Потом он задумался. Мы с тревогой смотрели на него.

– Слушайте, что я вам скажу, – сказал он наконец, – разбудите Дриженко и попросите сыграть с вами в лото. У него есть. За полчаса вы успеете проиграть пять-шесть рублей. Больше этому хабарнику не нужно. И он вас отпустит.

Одну-две партии Степиков посоветовал нам выиграть, просто из приличия, «для близиру», как он выразился.

Действительно, взводный охотно отозвался на предложение сыграть в лото.

– С котлом? Без котла? – деловито осведомился он.

В его сундучке, набитом цветными рубашками, портретами красавиц, вырезанными из журналов, жетонами за отличную стрельбу, картами, свиным салом, оказался полный набор игры, и через минуту Дриженко бойко выкрикивал номера. Мне было противно, что те же руки, которые били Луку, мешаются с моими, касаются их пальцами, тогда как мне хотелось схватить эти пальцы и сжимать их, покуда взводный не грохнется передо мною на колени.

Он оказался опытным лотошником и уснащал игру примечаниями, опротивевшими мне с детства, – туманного моего детства, заполненного тоскливыми семейными вечерами, на которых дедушка Абрамсон заставлял меня часами играть в кругу взрослых ради удовольствия выслушивать, когда я выигрывал, льстивый хор гостей: «Какой способный ребенок, чтоб не сглазить!»

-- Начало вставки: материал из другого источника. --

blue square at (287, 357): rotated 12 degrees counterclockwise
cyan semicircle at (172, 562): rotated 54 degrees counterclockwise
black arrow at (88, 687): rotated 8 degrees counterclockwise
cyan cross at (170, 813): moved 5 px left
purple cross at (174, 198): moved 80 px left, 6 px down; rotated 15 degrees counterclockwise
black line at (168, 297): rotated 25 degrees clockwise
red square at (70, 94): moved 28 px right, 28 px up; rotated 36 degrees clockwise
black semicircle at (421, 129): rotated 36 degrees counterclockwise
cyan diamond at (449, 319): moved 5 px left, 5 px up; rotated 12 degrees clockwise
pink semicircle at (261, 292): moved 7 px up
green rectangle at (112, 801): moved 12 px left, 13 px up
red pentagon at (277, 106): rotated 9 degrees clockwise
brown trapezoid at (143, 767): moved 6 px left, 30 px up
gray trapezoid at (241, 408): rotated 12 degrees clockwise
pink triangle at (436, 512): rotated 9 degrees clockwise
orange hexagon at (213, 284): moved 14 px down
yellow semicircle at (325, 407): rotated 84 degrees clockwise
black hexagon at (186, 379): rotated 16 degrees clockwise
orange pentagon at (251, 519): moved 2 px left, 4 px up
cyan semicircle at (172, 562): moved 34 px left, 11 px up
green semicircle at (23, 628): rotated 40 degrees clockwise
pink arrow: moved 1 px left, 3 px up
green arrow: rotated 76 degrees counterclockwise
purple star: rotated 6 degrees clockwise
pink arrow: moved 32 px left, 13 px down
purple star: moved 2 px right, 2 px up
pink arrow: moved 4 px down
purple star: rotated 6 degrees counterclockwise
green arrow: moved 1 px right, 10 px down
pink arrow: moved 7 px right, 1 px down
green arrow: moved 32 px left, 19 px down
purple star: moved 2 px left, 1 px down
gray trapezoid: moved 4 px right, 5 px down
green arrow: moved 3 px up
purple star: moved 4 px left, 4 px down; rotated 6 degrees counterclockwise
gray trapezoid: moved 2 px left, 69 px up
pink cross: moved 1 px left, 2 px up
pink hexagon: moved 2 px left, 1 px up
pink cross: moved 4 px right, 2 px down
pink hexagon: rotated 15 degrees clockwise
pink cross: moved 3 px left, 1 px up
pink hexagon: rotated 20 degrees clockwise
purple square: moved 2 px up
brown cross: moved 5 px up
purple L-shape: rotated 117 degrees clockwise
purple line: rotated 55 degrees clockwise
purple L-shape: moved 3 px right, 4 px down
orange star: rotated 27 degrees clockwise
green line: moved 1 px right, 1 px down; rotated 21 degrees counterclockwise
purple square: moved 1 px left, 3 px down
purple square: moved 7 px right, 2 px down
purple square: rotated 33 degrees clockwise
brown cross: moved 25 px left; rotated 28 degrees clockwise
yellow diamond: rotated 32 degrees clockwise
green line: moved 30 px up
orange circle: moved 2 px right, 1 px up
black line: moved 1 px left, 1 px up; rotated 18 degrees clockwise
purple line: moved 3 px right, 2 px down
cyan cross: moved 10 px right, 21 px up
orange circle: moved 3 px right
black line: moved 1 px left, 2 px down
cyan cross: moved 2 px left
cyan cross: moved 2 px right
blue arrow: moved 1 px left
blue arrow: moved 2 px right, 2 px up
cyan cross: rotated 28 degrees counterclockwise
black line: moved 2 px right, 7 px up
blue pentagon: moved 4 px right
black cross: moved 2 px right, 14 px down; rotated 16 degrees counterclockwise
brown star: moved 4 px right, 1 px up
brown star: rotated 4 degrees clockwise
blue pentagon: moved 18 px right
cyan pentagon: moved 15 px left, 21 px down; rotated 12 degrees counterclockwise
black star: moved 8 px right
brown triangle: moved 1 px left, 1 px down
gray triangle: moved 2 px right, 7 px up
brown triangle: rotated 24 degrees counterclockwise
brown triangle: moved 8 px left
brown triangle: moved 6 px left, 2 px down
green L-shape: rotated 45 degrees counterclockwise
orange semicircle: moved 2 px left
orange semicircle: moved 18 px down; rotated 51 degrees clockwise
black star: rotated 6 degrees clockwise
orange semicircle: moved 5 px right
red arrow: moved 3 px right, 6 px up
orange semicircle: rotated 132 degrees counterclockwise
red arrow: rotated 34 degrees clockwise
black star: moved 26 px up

– Барабанные палочки! – кричал взводный, вытягивая «11» и хитро подмигивая. – Сорок с носом! – и ставил «48». – Дедушка! – и торжественно демонстрировал «90».

Мы притворялись обезумевшими от восторга и, в свою очередь, козыряли ответными прибаутками: «Туды и сюды!» – когда выходило «69» или: «Учитесь считать, господин взводный?» – когда он вытаскивал несколько номеров подряд. Эти жалкие лотошные остроты восхищали взводного. В то же время мы не забывали аккуратно проигрывать, так что через час в руках взводного скопилось около пяти рублей,

Дриженко пришел в прекрасное настроение и на просьбу Стамати отпустить нас в город до одиннадцати часов побаловаться с девчонками заявил:

– А потом за вас отвечай, хвост вам в рот, как старая оглобля! – но тут же вытащил из кармана бланки увольнительных записок, подписанные Третьяковым, и вписал туда наши фамилии. – Смотрите, ребята, – строго сказал, – чтоб не напороться во дворе на ротного. В одиннадцать часов он из офицерского собрания идет домой.

Был вечер, неожиданно теплый, какие бывают иногда в Одессе даже в декабре. Я с наслаждением взрывал сапогами рыхлый снег, коричневый, как шоколадная халва. От долгого воздержания строй штатской жизни ударил мне в голову. Я с аппетитом оглядывал парадные ходы, украшенные медными табличками зубных врачей и ящиками для писем. Мелькали окна с прозрачными занавесками, сквозь которые иногда можно было разглядеть большую кафельную печку или завиток табачного дыма, кувыркающийся в воздухе.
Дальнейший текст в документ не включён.